Keep in mind that the rules of “good” and “bad” design might be different for small, informal projects vs larger-scale, formal projects where longevity and scale are more important. Arguably, bad practices for enterprise-scale, multi-user report projects might be just peachy keen for small, informal desktop reports for one user with limited data. This article is written from the perspective of formal, larger-scale projects.
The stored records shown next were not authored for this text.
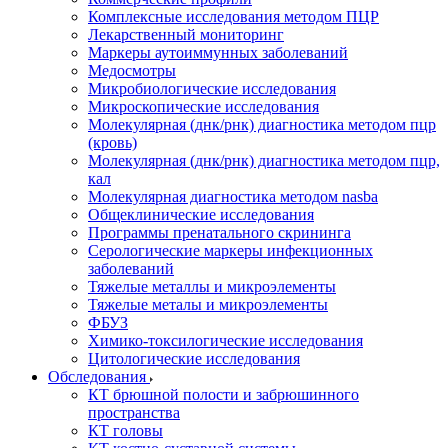
Комплексные исследования методом ПЦР
Лекарственный мониторинг
Маркеры аутоиммунных заболеваний
Медосмотры
Микробиологические исследования
Микроскопические исследования
Молекулярная (днк/рнк) диагностика методом пцр
(кровь)
Молекулярная (днк/рнк) диагностика методом пцр,
кал
Молекулярная диагностика методом nasba
Общеклинические исследования
Программы пренатального скрининга
Серологические маркеры инфекционных
заболеваний
Тяжелые металлы и микроэлементы
Тяжелые металы и микроэлементы
ФБУЗ
Химико-токсилогические исследования
Цитологические исследования
Обследования
КТ брюшной полости и забрюшинного
пространства
КТ головы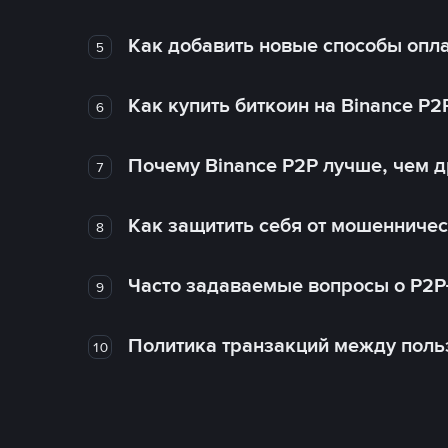
Как добавить новые способы опла
5
Как купить биткоин на Binance P2
6
Почему Binance P2P лучше, чем 
7
Как защитить себя от мошенничес
8
Часто задаваемые вопросы о P2P
9
Политика транзакций между поль
10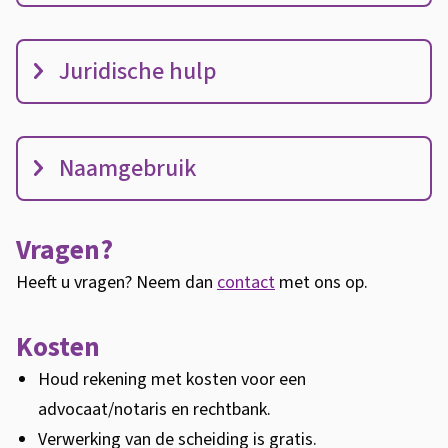
w
e
t
Juridische hulp
e
n
Naamgebruik
Vragen?
Heeft u vragen? Neem dan
contact
met ons op.
Kosten
Houd rekening met kosten voor een
advocaat/notaris en rechtbank.
Verwerking van de scheiding is gratis.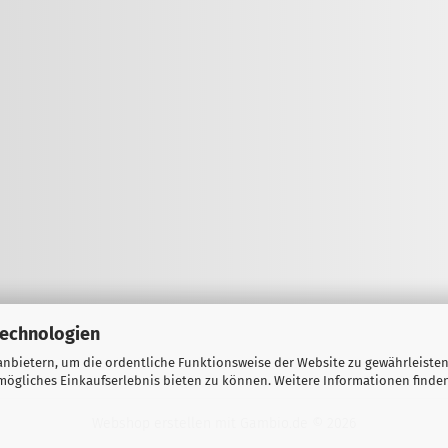
Technologien
nbietern, um die ordentliche Funktionsweise der Website zu gewährleisten
ögliches Einkaufserlebnis bieten zu können. Weitere Informationen finden
Webshop erstellen
mit Gambio.de © 2026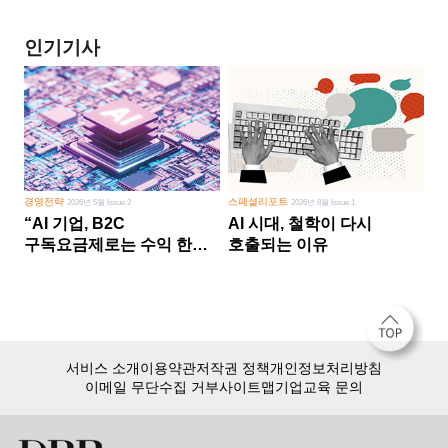
인기기사
경영전략
스페셜리포트
2026년 5월 Issue 2
2026년 8월 Issue 1
“AI 기업, B2C
AI 시대, 철학이 다시
구독요금제로는 수익 한계
호출되는 이유
다른 사업 없이 AI 성장에만
의존 땐 위기”
서비스 소개
이용약관
저작권 정책
개인정보처리방침
이메일 무단수집 거부
사이트맵
기업교육 문의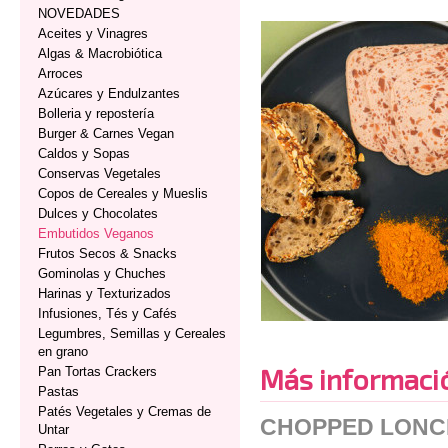
NOVEDADES
Aceites y Vinagres
Algas & Macrobiótica
Arroces
Azúcares y Endulzantes
Bolleria y repostería
Burger & Carnes Vegan
Caldos y Sopas
Conservas Vegetales
Copos de Cereales y Mueslis
Dulces y Chocolates
Embutidos Veganos
Frutos Secos & Snacks
Gominolas y Chuches
Harinas y Texturizados
Infusiones, Tés y Cafés
Legumbres, Semillas y Cereales
en grano
Más informaci
Pan Tortas Crackers
Pastas
Patés Vegetales y Cremas de
CHOPPED LONCH
Untar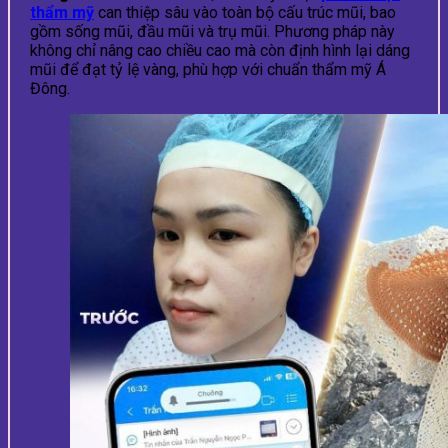
thẩm mỹ
can thiệp sâu vào toàn bộ cấu trúc mũi, bao
gồm sống mũi, đầu mũi và trụ mũi. Phương pháp này
không chỉ nâng cao chiều cao mà còn định hình lại dáng
mũi để đạt tỷ lệ vàng, phù hợp với chuẩn thẩm mỹ Á
Đông.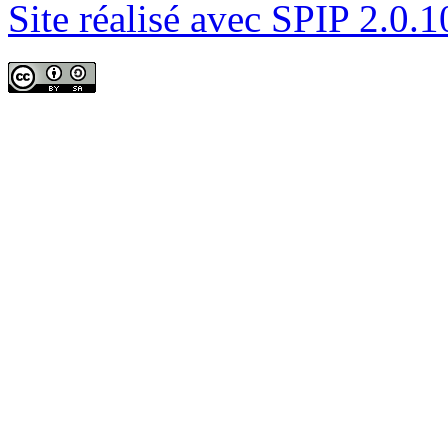
Site réalisé avec SPIP 2.0.1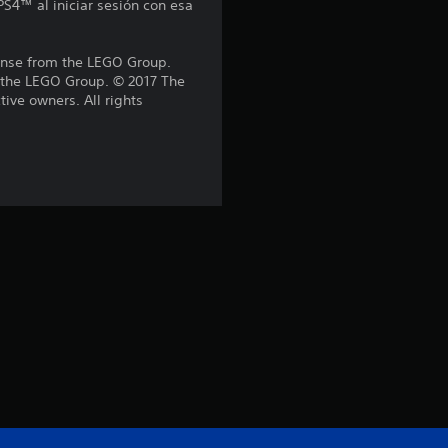
PS4™ al iniciar sesión con esa
o
:
nse from the LEGO Group.
f the LEGO Group. © 2017 The
4
ive owners. All rights
.
3
8
e
s
t
r
e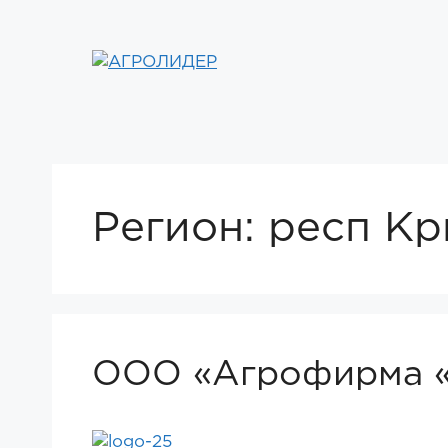
Перейти
к
содержимому
Регион:
респ К
ООО «Агрофирма «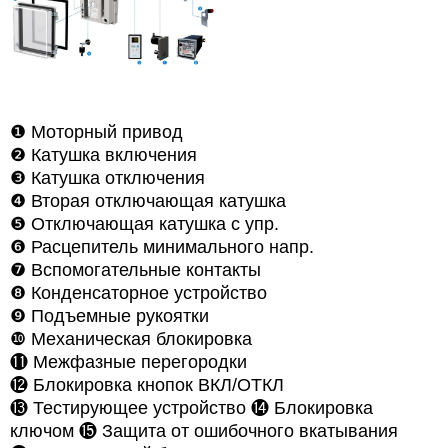
❶
Моторный привод
❷
Катушка включения
❸
Катушка отключения
❹
Вторая отключающая катушка
❺
Отключающая катушка с упр.
❻
Расцепитель минимального напр.
❼
Вспомогательные контакты
❽
Конденсаторное устройство
❾
Подъемные рукоятки
❿
Механическая блокировка
⓫
Межфазные перегородки
⓬
Блокировка кнопок ВКЛ/ОТКЛ
⓭ Тестирующее устройство
⓮
Блокировка
ключом
⓯
Защита от ошибочного вкатывания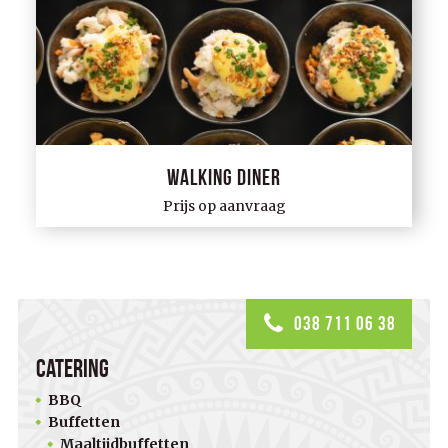
Walking Diner
Prijs op aanvraag
038 711 06 38
Catering
BBQ
Buffetten
Maaltijdbuffetten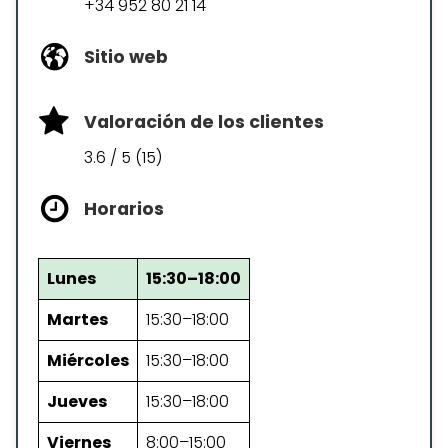
+34 952 80 21 14
Sitio web
Valoración de los clientes
3.6 / 5 (15)
Horarios
Lunes
15:30–18:00
Martes
15:30–18:00
Miércoles
15:30–18:00
Jueves
15:30–18:00
Viernes
8:00–15:00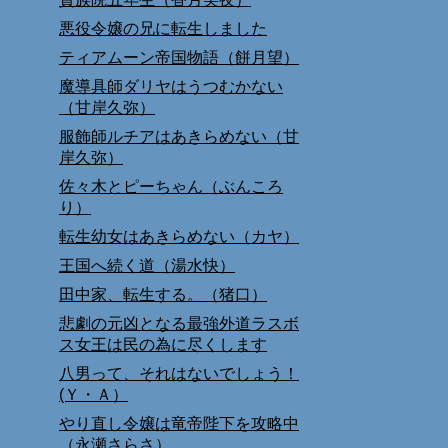
悪役令嬢の兄に転生しました
ティアムーン帝国物語（餅月望）
魔導具師ダリヤはうつむかない
（甘岸久弥）
服飾師ルチアはあきらめない（甘
岸久弥）
佐々木とピーちゃん（ぶんころ
り）
転生幼女はあきらめない（カヤ）
王国へ続く道（湯水快）
田中家、転生する。（猪口）
悲劇の元凶となる最強外道ラスボ
ス女王は民の為に尽くします
八男って、それはないでしょう！
(Ｙ・Ａ）
やり直し令嬢は竜帝陛下を攻略中
（永瀬さらさ）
So, you’ve taught yourself how to use Power BI! You’ve Googled some questions and let YouTube show you how to cobble together a little data from different places, wire-up a few tables and drag-and-drop fields to make some attractive visual reports. It wasn’t all that hard to do, right? You’ve demonstrated your new Power BI design chops and now all the managers in the company want more cool charts and reports. Since the first round of reports were so well received, the company bought licenses so everyone in the organization can use Power BI to run their business. Welcome to the big leagues, folks! Just import data from all the corporate systems, desktop Excel files and whatever web feeds you can find. If it’s on the Internet it MUST be right! Munge all this data together and create dashboards to help the executives run the business!
This guide demonstrates common examples of how enterprise Power BI projects are bound to fail using self-taught undisciplined techniques to build larger, enterprise solutions. Most, if not all of the examples in this and the posts that follow, are examples that my colleagues and I encounter when we go in the fix failed Power BI projects.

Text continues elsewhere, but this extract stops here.